Questionador: Por que sempre há morte e sofrimento no equilíbrio da
natureza?
Krishnamurti: Por que o homem
matou cinquenta milhões de baleias? Cinquenta milhões — vocês entenderam? E
ainda continuamos matando todo o tipo de espécies — os tigres, os chitas, os
leopardos e os elefantes estão se extinguindo — eles são mortos pela sua carne,
pelas suas presas; vocês conhecem o fato. Não será o homem um animal muito mais
perigoso do que o resto dos animais? E vocês querem saber por que há morte e
sofrimento na natureza. Vocês veem um tigre matar uma vaca ou um gamo. Esse é o
modo natural da vida; no entanto, no momento em que interferimos nele, ele se
transforma numa verdadeira crueldade. Vocês viram filhotes de baleia ser
abatidos com uma pancada na cabeça? Quando houve um grande protesto contra esse
fato, as uniões disseram que temos de viver desta maneira. Vocês sabem de tudo
isso.
Sendo assim, quando começaremos a
entender o mundo à nossa volta e o mundo dentro de nós? O mundo interior é tão
enormemente complexo que preferimos atender primeiro o mundo da natureza... Se
começássemos por nós mesmos, não matando, não ferindo, não sendo violentos, não
sendo nacionalistas, mas sentindo amor pela humanidade como um todo, talvez
tivéssemos um relacionamento apropriado entre nós e a natureza. Agora, estamos
destruindo a terra, o ar, o mar, as criaturas do mar porque somos o maior
perigo para o mundo, com nossas bombas atômicas — vocês sabem, todo esse tipo
de coisas.
Questionador: O senhor diz que somos o mundo, contudo o mundo parece estar
rumando para uma destruição em massa. Uma minoria de pessoas integradas poderá
superar a maioria?
Krishnamurti: Vocês são a
minoria? Não, eu não estou brincando. Somos a minoria? Ou há alguém entre nós
que esteja totalmente livre de tudo isso? Ou há alguém entre nós que esteja
totalmente livre de tudo isso? Ou estamos parcialmente contribuindo para o ódio
dos outros? Psicologicamente. Vocês talvez não sejam capazes de impedir a
Rússia ou a América do Norte, a Inglaterra ou o Japão de atacarem outro país,
mas psicologicamente estamos livres de nossa herança comum, que é nosso
nacionalismo tribal, glorificado? Estamos livres da violência? A violência
existe onde existe um muro ao nosso redor. Por favor, procurem entender tudo
isso. E construímos muros em volta de nós, muros de dez pés de altura e de
quinze pés de espessura. E todos nós estamos cercados de muros. E disso surge a
violência, o senso de imensa solidão. Assim a minoria e a maioria são vocês. Se
um grupo de nós fundamentalmente tivesse se transformado psicologicamente,
vocês nunca fariam essa pergunta, porque então seríamos algo totalmente
diferente.
Questionador: Se há verdade e ordem supremas, por que elas permitem que
a humanidade se comporte de modo tão chocante?

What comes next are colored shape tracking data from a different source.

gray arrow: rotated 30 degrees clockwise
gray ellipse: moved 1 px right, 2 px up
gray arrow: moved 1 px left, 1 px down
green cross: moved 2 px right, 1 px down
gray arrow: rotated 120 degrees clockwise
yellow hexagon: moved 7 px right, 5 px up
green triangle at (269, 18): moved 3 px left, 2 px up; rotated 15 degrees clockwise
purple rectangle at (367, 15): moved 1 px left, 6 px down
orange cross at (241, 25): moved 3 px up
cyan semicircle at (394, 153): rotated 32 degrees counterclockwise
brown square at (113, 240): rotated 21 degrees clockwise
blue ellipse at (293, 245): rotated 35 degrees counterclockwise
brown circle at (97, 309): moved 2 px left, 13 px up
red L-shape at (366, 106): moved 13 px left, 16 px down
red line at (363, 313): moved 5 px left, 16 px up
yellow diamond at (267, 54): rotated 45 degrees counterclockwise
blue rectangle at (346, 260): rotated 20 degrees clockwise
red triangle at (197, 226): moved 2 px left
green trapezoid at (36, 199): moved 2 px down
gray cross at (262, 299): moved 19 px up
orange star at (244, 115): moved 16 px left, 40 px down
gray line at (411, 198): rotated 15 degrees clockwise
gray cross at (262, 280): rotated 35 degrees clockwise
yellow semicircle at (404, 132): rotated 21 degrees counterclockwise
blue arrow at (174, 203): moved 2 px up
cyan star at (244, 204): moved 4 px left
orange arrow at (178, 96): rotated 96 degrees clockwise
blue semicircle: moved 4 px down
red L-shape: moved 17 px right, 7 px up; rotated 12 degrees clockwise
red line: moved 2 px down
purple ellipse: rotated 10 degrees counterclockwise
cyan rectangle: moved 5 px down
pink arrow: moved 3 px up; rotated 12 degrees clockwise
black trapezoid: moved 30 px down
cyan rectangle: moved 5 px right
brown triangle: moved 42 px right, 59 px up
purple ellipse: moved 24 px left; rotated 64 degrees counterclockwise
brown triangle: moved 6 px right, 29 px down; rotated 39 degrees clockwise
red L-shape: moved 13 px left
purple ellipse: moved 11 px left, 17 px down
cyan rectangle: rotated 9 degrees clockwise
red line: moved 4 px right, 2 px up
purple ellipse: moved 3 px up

Krishnamurti: Se existe uma tal
entidade suprema, ela deve ser muito estranha porque nos criou e então fazemos
parte dela — está certo? E se fosse organizada, sadia, racional, piedosa, não
seríamos como somos. Vocês podem aceitar o processo evolucionário do homem, ou
acreditarem que o homem apareceu subitamente criado por deus. E deus, essa
entidade suprema, é ordem, é bondade, é compaixão e todo o resto, todos os
atributos que nós lhe dermos. Assim, vocês têm essas duas escolhas; que há uma
entidade suprema que fez o homem de acordo com sua imagem, ou que existe um
processo evolucionário do homem, que a vida criou a partir das pequenas
moléculas, e assim por diante, até chegar no momento presente.
Se vocês aceitarem a ideia de
deus, da pessoa suprema na qual existe a ordem total, vocês fazem parte dessa
entidade, então essa pessoa deve ser extraordinariamente cruel, certo? —
extraordinariamente intolerante para nos fazer comportar do modo como estamos
fazendo, destruindo uns aos outros.
Ou há a outra ideia, a de que o
homem criou o mundo como ele é; seres humanos fizeram este mundo, o mundo
social, o mundo do relacionamento, o mundo tecnológico, o mundo da sociedade —
nosso relacionamento uns com os outros. Nós — não deus, nem alguma entidade
suprema —, nós fizemos o mundo. Somos responsáveis por este horror que temos
perpetuado. E confiar num agente exterior determinado para transformar tudo
isso? Esse jogo tem sido jogado por milênios, e vocês ainda são os mesmos!
Talvez um pouco mudados, um pouco mais gentis, um pouco mais tolerantes — no
entanto, a tolerância é algo terrível.